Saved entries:
──────────────────────────────
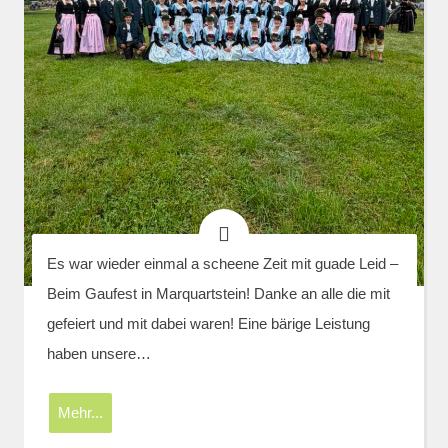
Es war wieder einmal a scheene Zeit mit guade Leid –
Beim Gaufest in Marquartstein! Danke an alle die mit
gefeiert und mit dabei waren! Eine bärige Leistung
haben unsere…
Mehr...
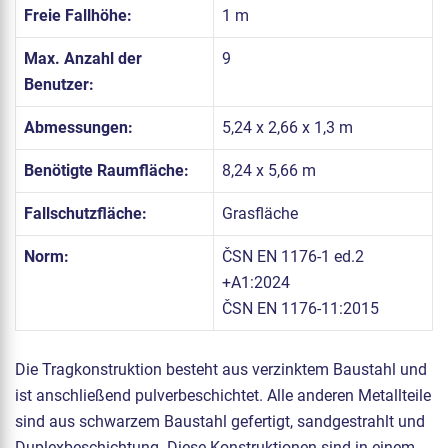
Freie Fallhöhe:
1 m
Max. Anzahl der
9
Benutzer:
Abmessungen:
5,24 x 2,66 x 1,3 m
Benötigte Raumfläche:
8,24 x 5,66 m
Fallschutzfläche:
Grasfläche
Norm:
ČSN EN 1176-1 ed.2
+A1:2024
ČSN EN 1176-11:2015
Die Tragkonstruktion besteht aus verzinktem Baustahl und
ist anschließend pulverbeschichtet. Alle anderen Metallteile
sind aus schwarzem Baustahl gefertigt, sandgestrahlt und
Duplexbeschichtung. Diese Konstruktionen sind in einem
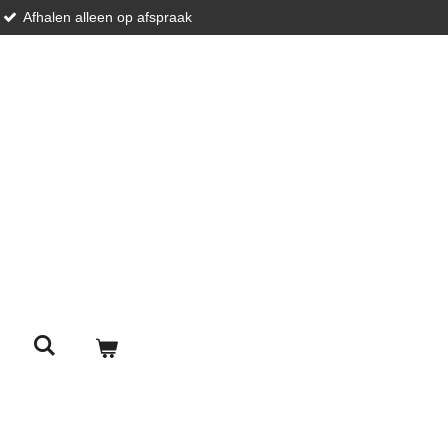
Afhalen alleen op afspraak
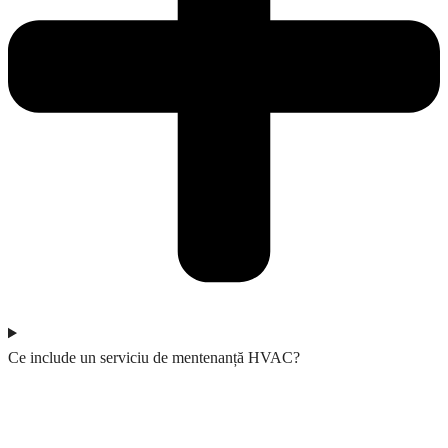
Ce include un serviciu de mentenanță HVAC?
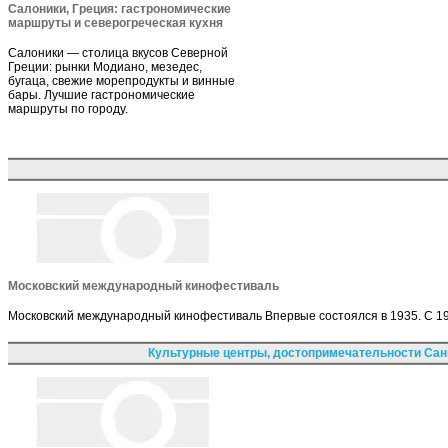
Салоники, Греция: гастрономические
маршруты и северогреческая кухня
Салоники — столица вкусов Северной
Греции: рынки Модиано, мезедес,
бугаца, свежие морепродукты и винные
бары. Лучшие гастрономические
маршруты по городу.
Московский международный кинофестиваль
Московский международный кинофестиваль Впервые состоялся в 1935. С 19
Культурные центры, достопримечательности Сан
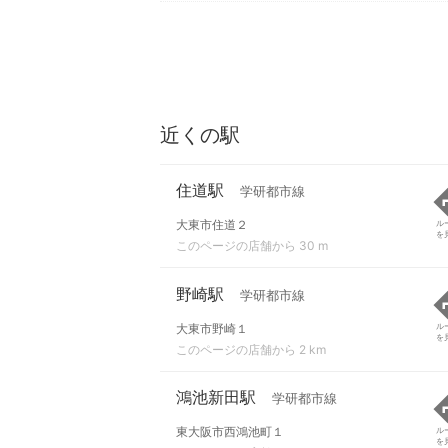
近くの駅
住道駅
学研都市線
大東市住道２
ル
を
このページの店舗から 30 m
野崎駅
学研都市線
大東市野崎１
ル
を
このページの店舗から 2 km
鴻池新田駅
学研都市線
東大阪市西鴻池町１
ル
を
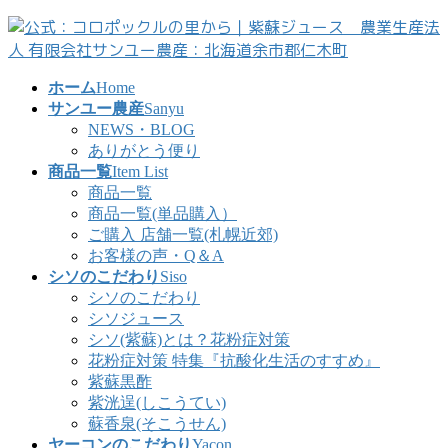
コ
ナ
ン
ビ
テ
ゲ
ン
ー
ホーム
Home
ツ
シ
サンユー農産
Sanyu
へ
ョ
NEWS・BLOG
ス
ン
ありがとう便り
キ
に
商品一覧
Item List
ッ
移
商品一覧
プ
動
商品一覧(単品購入）
ご購入 店舗一覧(札幌近郊)
お客様の声・Q＆A
シソのこだわり
Siso
シソのこだわり
シソジュース
シソ(紫蘇)とは？花粉症対策
花粉症対策 特集『抗酸化生活のすすめ』
紫蘇黒酢
紫洸逞(しこうてい)
蘇香泉(そこうせん)
ヤーコンのこだわり
Yacon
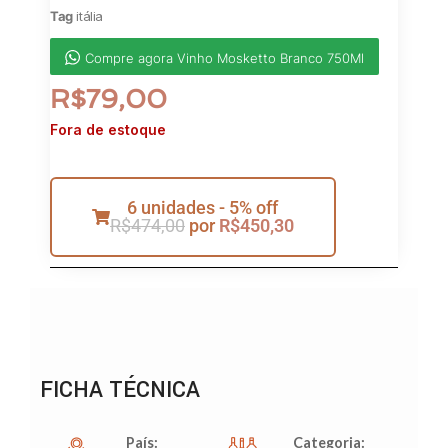
Tag
itália
Compre agora Vinho Mosketto Branco 750Ml
R$
79,00
Fora de estoque
6 unidades - 5% off
R$
474,00
por
R$
450,30
FICHA TÉCNICA
País:
Categoria:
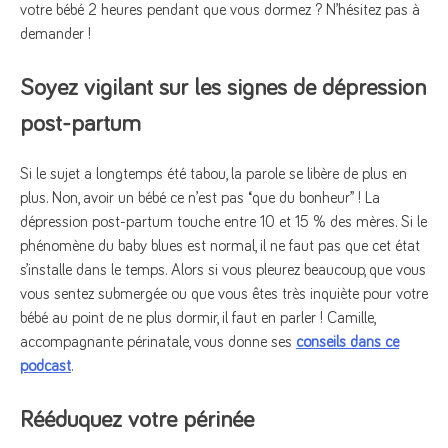
votre bébé 2 heures pendant que vous dormez ? N’hésitez pas à
demander !
Soyez vigilant sur les signes de dépression
post-partum
Si le sujet a longtemps été tabou, la parole se libère de plus en
plus. Non, avoir un bébé ce n’est pas “que du bonheur” ! La
dépression post-partum touche entre 10 et 15 % des mères. Si le
phénomène du baby blues est normal, il ne faut pas que cet état
s’installe dans le temps. Alors si vous pleurez beaucoup, que vous
vous sentez submergée ou que vous êtes très inquiète pour votre
bébé au point de ne plus dormir, il faut en parler ! Camille,
accompagnante périnatale, vous donne ses
conseils dans ce
podcast
.
Rééduquez votre périnée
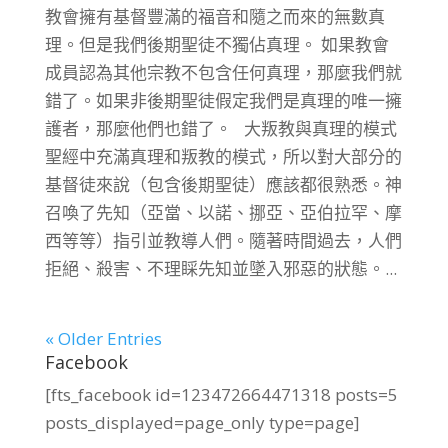
教會擁有基督豐滿的福音和隨之而來的無數真
理。但是我們後期聖徒不獨佔真理。 如果教會
成員認為其他宗教不包含任何真理，那麼我們就
錯了。如果非後期聖徒假定我們是真理的唯一擁
護者，那麼他們也錯了。 大叛教與真理的模式
聖經中充滿真理和叛教的模式，所以對大部分的
基督徒來說（包含後期聖徒）應該都很熟悉。神
召喚了先知（亞當、以諾、挪亞、亞伯拉罕、摩
西等等）指引並教導人們。隨著時間過去，人們
拒絕、殺害、不理睬先知並墜入邪惡的狀態。...
« Older Entries
Facebook
[fts_facebook id=123472664471318 posts=5
posts_displayed=page_only type=page]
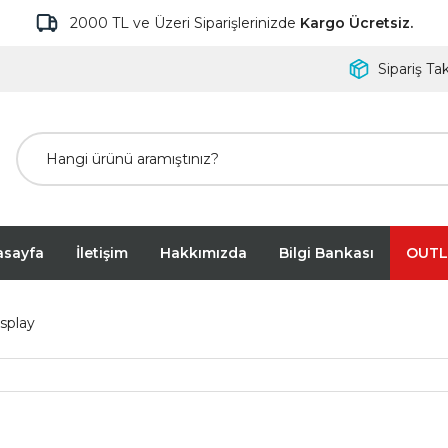
2000 TL ve Üzeri Siparişlerinizde
Kargo Ücretsiz.
Sipariş Tak
asayfa
İletişim
Hakkımızda
Bilgi Bankası
OUTL
isplay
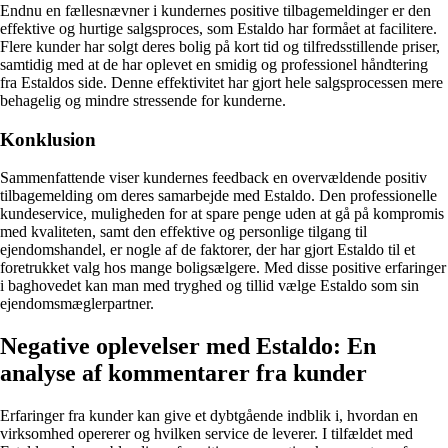
Endnu en fællesnævner i kundernes positive tilbagemeldinger er den
effektive og hurtige salgsproces, som Estaldo har formået at facilitere.
Flere kunder har solgt deres bolig på kort tid og tilfredsstillende priser,
samtidig med at de har oplevet en smidig og professionel håndtering
fra Estaldos side. Denne effektivitet har gjort hele salgsprocessen mere
behagelig og mindre stressende for kunderne.
Konklusion
Sammenfattende viser kundernes feedback en overvældende positiv
tilbagemelding om deres samarbejde med Estaldo. Den professionelle
kundeservice, muligheden for at spare penge uden at gå på kompromis
med kvaliteten, samt den effektive og personlige tilgang til
ejendomshandel, er nogle af de faktorer, der har gjort Estaldo til et
foretrukket valg hos mange boligsælgere. Med disse positive erfaringer
i baghovedet kan man med tryghed og tillid vælge Estaldo som sin
ejendomsmæglerpartner.
Negative oplevelser med Estaldo: En
analyse af kommentarer fra kunder
Erfaringer fra kunder kan give et dybtgående indblik i, hvordan en
virksomhed opererer og hvilken service de leverer. I tilfældet med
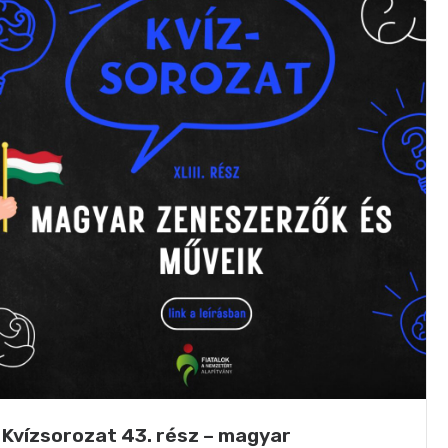
Kvízsorozat 43. rész – magyar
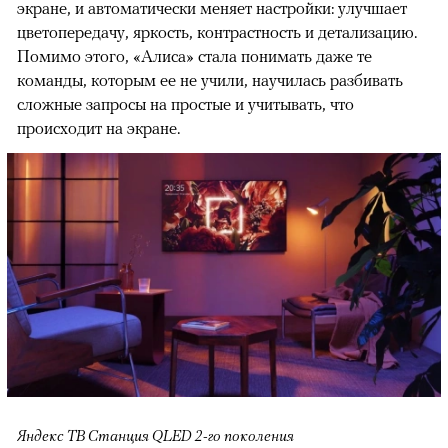
экране, и автоматически меняет настройки: улучшает
цветопередачу, яркость, контрастность и детализацию.
Помимо этого, «Алиса» стала понимать даже те
команды, которым ее не учили, научилась разбивать
сложные запросы на простые и учитывать, что
происходит на экране.
Яндекс ТВ Станция QLED 2-го поколения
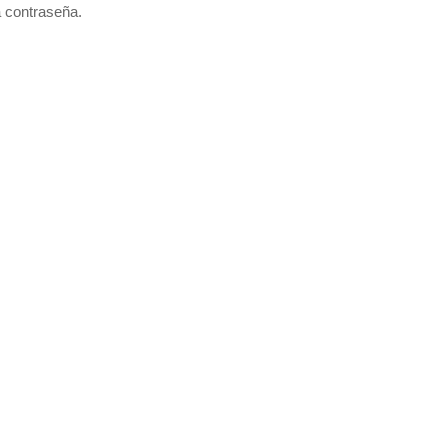
a contraseña.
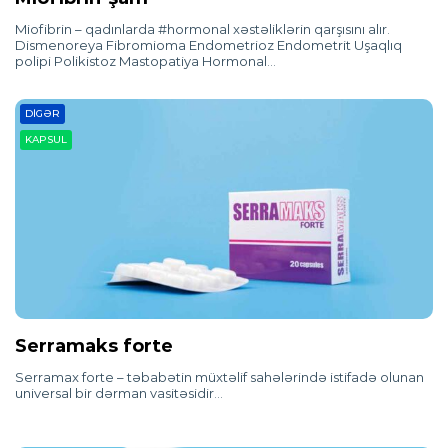
Miofibrin – qadınlarda #hormonal xəstəliklərin qarşısını alır.
Dismenoreya Fibromioma Endometrioz Endometrit Uşaqlıq
polipi Polikistoz Mastopatiya Hormonal…
DIGƏR
KAPSUL
Serramaks forte
Serramax forte – təbabətin müxtəlif sahələrində istifadə olunan
universal bir dərman vasitəsidir…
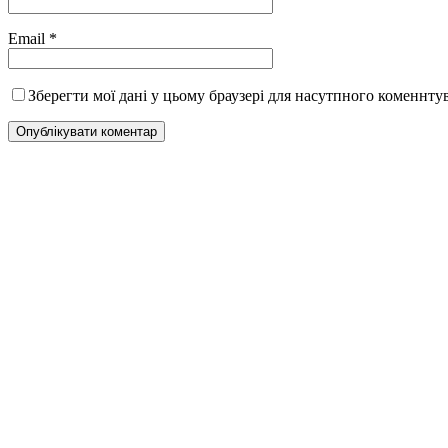
Email
*
Зберегти мої дані у цьому браузері для насутпного коменнту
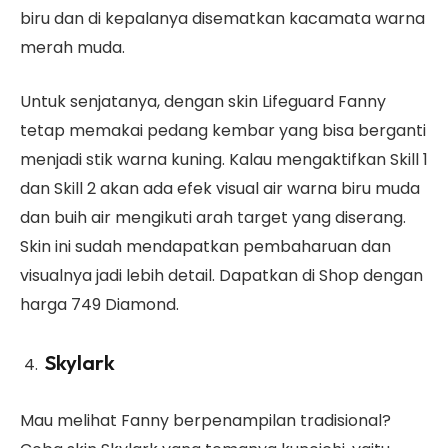
biru dan di kepalanya disematkan kacamata warna
merah muda.
Untuk senjatanya, dengan skin Lifeguard Fanny
tetap memakai pedang kembar yang bisa berganti
menjadi stik warna kuning. Kalau mengaktifkan Skill 1
dan Skill 2 akan ada efek visual air warna biru muda
dan buih air mengikuti arah target yang diserang.
Skin ini sudah mendapatkan pembaharuan dan
visualnya jadi lebih detail. Dapatkan di Shop dengan
harga 749 Diamond.
Skylark
Mau melihat Fanny berpenampilan tradisional?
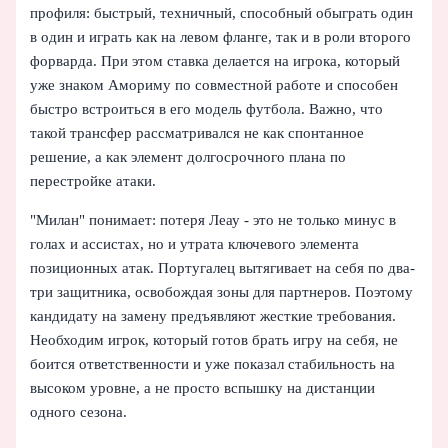
профиля: быстрый, техничный, способный обыграть один
в один и играть как на левом фланге, так и в роли второго
форварда. При этом ставка делается на игрока, который
уже знаком Амориму по совместной работе и способен
быстро встроиться в его модель футбола. Важно, что
такой трансфер рассматривался не как спонтанное
решение, а как элемент долгосрочного плана по
перестройке атаки.
"Милан" понимает: потеря Леау - это не только минус в
голах и ассистах, но и утрата ключевого элемента
позиционных атак. Португалец вытягивает на себя по два-
три защитника, освобождая зоны для партнеров. Поэтому
кандидату на замену предъявляют жесткие требования.
Необходим игрок, который готов брать игру на себя, не
боится ответственности и уже показал стабильность на
высоком уровне, а не просто вспышку на дистанции
одного сезона.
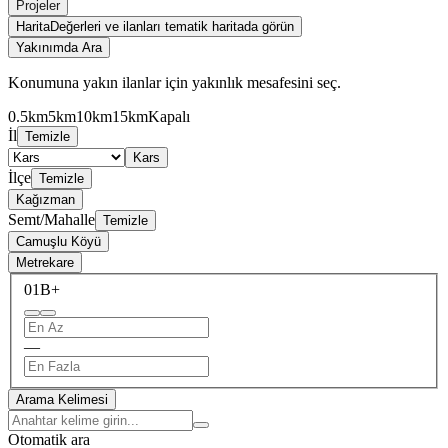
Projeler
Harita
Değerleri ve ilanları tematik haritada görün
Yakınımda Ara
Konumuna yakın ilanlar için yakınlık mesafesini seç.
0.5km
5km
10km
15km
Kapalı
İl
Temizle
Kars
İlçe
Temizle
Kağızman
Semt/Mahalle
Temizle
Camuşlu Köyü
Metrekare
0
1B+
—
Arama Kelimesi
Otomatik ara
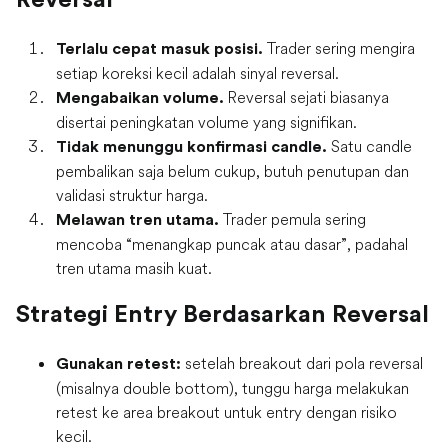
Trader sering mengira
Terlalu cepat masuk posisi.
setiap koreksi kecil adalah sinyal reversal.
Reversal sejati biasanya
Mengabaikan volume.
disertai peningkatan volume yang signifikan.
Satu candle
Tidak menunggu konfirmasi candle.
pembalikan saja belum cukup, butuh penutupan dan
validasi struktur harga.
Trader pemula sering
Melawan tren utama.
mencoba “menangkap puncak atau dasar”, padahal
tren utama masih kuat.
Strategi Entry Berdasarkan Reversal
setelah breakout dari pola reversal
Gunakan
retest
:
(misalnya double bottom), tunggu harga melakukan
retest ke area breakout untuk entry dengan risiko
kecil.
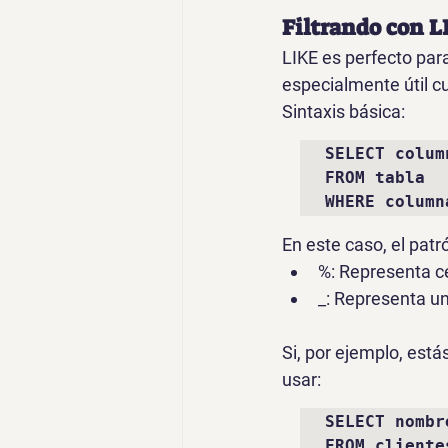
Filtrando con L
LIKE
 es perfecto par
especialmente útil c
Sintaxis básica:
SELECT colum
FROM tabla 

WHERE column
En este caso, el 
patr
%
: Representa c
_
: Representa un
Si, por ejemplo, est
usar:
SELECT nombre
FROM clientes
──────────────────────────────
Exercise requirements |
Set down exactly the line that holds "es perfecto par" and all lines after it to the end of the data.

Written reply |
 es perfecto par
especialmente útil c
Sintaxis básica:
SELECT colum
FROM tabla 

WHERE column
En este caso, el 
patr
%
: Representa c
_
: Representa un
Si, por ejemplo, est
usar:
SELECT nombre
FROM clientes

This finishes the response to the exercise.